Its also perhaps why I avoid talking too much about lifting here. That same sense of legitimacy and expertise doesn’t really exist in my head. I’m not a coach, nor a personal trainer and therefore expert does not belong my name. I’ve trained, for the last 15 years of my life, and specifically the last two using block periodization methods while learning everything I can about the sport. Training methodologies, volume workloads, types of exercises, how to build programs based on progression aiming to peak at a certain point of time. The idea that in the gym you don’t have to spend week after week chasing a PR has been replaced by one that relies on months of training in order to see what ultimately becomes a new PR. That’s my “expertise” you could say and in reality is simply my journey through this amazing sport meeting amazing people along the way.
“In nooks all over the earth sit men who are waiting, scarcely knowing in what way they are waiting, much less that they are waiting in vain.” – Friedrich Nietzsche
I hope to incorporate more of my fitness journey into the blog in the coming weeks and months to track progress and the things going on in my head as I prepare for my first local competition. It’s a local competition! If a powerlifter who has competed even at a provincial or state level reads this they will probably laugh at the idea. I go back to what I’ve said in previous blog posts. Celebrate the small steps and celebrate the small victories. Signing up is the first small victory. Training is always a victory and actually creating a small sense of legitimacy will be another victory.
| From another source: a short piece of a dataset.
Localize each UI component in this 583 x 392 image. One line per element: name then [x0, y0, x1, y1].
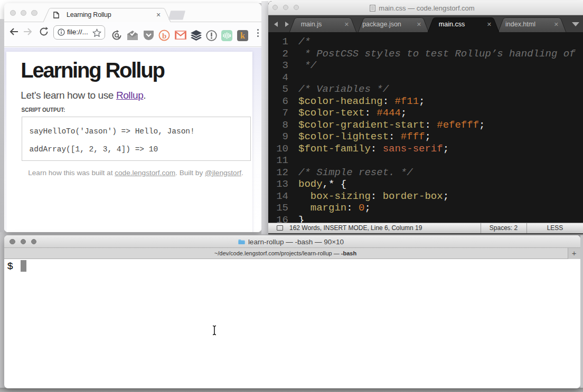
svg-text:b: b [162, 32, 166, 40]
As Nietzsche writes about waiting I feel I have lived this path for too long. Waiting in vain. Waiting to sign up? Waiting for what. Really it’s waiting because it feels easier then actually committing to a competition; there is no risk in that. There is no risk of failure in waiting. No risk in putting yourself out there and in a sense being vulnerable to the process of working incredibly only to succeed or fail in front of the people that have been there with you. The risk however is that we forever wait and never know the successes and failures of trying. So with semi-regular updates we shall see how the progress goes and in March I’ll test myself.